Crítica publicada en Esencia Cine
“Si es verdad que existe un Dios y es capaz de hacernos esto, es que tiene que ser una mala persona.” ¿Cuántas veces habremos escuchado este lamento en sus muchas formas? Pues la esencia de esa frase no es ni más ni menos que la espita del nuevo film de Jaco Van Dormael, El nuevo nuevo testamento, que nos brinda la oportunidad de reinterpretar el origen bíblico del mundo en las manos de un Dios aburrido y gamberro, al que da vida un expresivo Benoît Poelvoorde.
A través de la mirada de su hija Ea, una adolescente de aire gótico y ojos profundos que aborrece sus métodos, la película del director belga narra el discurrir de los días en la casa de Dios, situada en Bruselas. Sin embargo, su cómoda existencia se verá trastocada cuando, por pura rebeldía, ella revele a la humanidad, a través de un truco de hacker, la fecha de su muerte.

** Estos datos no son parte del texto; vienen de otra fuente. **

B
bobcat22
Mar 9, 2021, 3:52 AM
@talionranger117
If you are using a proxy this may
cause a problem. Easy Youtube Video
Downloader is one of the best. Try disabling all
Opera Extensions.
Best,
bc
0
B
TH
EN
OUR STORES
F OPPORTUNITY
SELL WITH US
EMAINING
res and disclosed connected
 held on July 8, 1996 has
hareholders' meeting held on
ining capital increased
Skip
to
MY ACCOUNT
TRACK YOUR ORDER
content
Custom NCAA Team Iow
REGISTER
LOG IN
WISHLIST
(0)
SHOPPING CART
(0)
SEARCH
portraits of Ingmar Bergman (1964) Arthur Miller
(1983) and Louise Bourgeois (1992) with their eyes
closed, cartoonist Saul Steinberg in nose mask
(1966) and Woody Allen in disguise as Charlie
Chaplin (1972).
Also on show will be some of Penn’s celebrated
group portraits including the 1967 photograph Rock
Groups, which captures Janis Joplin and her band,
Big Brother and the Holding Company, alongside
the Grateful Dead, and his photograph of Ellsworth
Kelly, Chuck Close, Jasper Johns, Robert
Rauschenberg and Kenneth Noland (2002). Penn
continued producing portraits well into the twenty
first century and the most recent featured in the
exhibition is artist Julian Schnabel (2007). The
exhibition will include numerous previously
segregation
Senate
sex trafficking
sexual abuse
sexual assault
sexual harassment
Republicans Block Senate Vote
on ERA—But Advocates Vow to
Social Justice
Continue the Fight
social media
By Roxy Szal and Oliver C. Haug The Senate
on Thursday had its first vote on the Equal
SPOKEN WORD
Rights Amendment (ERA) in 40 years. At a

Tras un prólogo frenético en el que Jaco Van Dormael repasa el génesis y cómo Dios llegó a crear el hombre (magníficas esas pruebas previas en las que varios animales disfrutan de la posición del ser humano en la tierra), el ritmo de la propuesta decae un poco, presa quizás de la propia estructura de la cinta. El esqueleto de la obra está dividido en génesis, éxodo (cuando la hija de Dios escapa a la tierra y da origen a la trama) y los seis nuevos evangelios. Porque Ea se ha marchado, empujada en parte por el ejemplo de desobediencia de su hermano Jesucristo (JC), para encontrar a seis nuevos apóstoles y fundar así su propia religión, que desbancará a su padre como ser omnipotente.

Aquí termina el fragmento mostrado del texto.